問34 2012年9月基礎
問34 問題文
不動産仮登記に関する次の記述のうち,最も適切なものはどれか。
1) 所有権移転の仮登記は,実体上すでに所有権が移転している場合には,することができない。
2) 所有権移転請求権の仮登記は,所有権の移転がまだ生じていない場合に,することができる。
3) 所有権移転の仮登記をした場合には,抵当権設定登記はできるが,所有権移転登記はすることができない。
4) 地上権設定の仮登記は,権利部の甲区に記録される。
問34 解答・解説
不動産の仮登記に関する問題です。
仮登記とは、「実体上」・「手続上」の要件が備わっていないため、登記をすることができない場合、将来その要件が備わったときに完全な登記(本登記)をすることを前提とした登記です。

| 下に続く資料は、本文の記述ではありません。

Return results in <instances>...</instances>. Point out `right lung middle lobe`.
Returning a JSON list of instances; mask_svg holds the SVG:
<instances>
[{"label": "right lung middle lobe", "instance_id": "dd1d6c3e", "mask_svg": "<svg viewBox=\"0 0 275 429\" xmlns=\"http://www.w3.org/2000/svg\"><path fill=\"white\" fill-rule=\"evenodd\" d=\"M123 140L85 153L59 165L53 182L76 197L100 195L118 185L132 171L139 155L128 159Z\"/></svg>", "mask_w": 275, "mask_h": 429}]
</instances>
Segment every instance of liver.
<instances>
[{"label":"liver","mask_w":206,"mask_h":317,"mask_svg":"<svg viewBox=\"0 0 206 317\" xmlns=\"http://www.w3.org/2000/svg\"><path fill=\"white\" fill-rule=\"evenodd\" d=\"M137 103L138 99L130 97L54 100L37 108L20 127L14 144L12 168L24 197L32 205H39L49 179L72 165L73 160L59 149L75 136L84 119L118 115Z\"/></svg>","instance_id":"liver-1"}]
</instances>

1) は、不適切。実体上すでに所有権が移転している場合でも、所有権移転の仮登記(1号仮登記)は可能です。
1号仮登記は、実体上の所有権移転は生じているものの、書類の不備等で手続上の要件が揃わなかった場合に申請するものです。
(実体上の所有権が「登記名義人」から「仮登記権利者」に移転済み)
2) は、適切。所有権の移転がまだ生じていない場合、所有権移転請求権の仮登記(2号仮登記)は可能です。
2号仮登記は、実体上の所有権移転は生じていないものの、所有権移転請求権があるときに、請求権を保全する場合に申請するものです。

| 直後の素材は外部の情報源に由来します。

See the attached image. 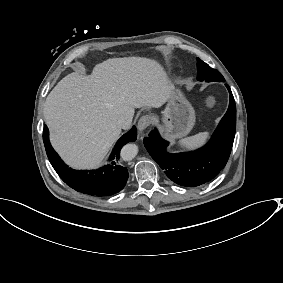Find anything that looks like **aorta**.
I'll return each instance as SVG.
<instances>
[{
  "instance_id": "1",
  "label": "aorta",
  "mask_w": 283,
  "mask_h": 283,
  "mask_svg": "<svg viewBox=\"0 0 283 283\" xmlns=\"http://www.w3.org/2000/svg\"><path fill=\"white\" fill-rule=\"evenodd\" d=\"M138 147L135 144H127L121 149V157L124 161H130L136 157Z\"/></svg>"
}]
</instances>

(実体上の所有権が「登記名義人」から「仮登記権利者」に移転していない)
3) は、不適切。仮登記は将来の順位を保全するものの、対抗力はないことから、所有権移転の仮登記がされた後でも、抵当権設定登記や所有権移転登記(本登記)が可能です。
4) は、不適切。所有権に関する事項は、登記記録の権利部甲区に記録され、所有権以外の権利(地上権・抵当権・賃借権等)に関する事項は権利部乙区に記録されます。
なお、地上権とは、借地権の1つで、他人の所有する土地を使用する権利のことです。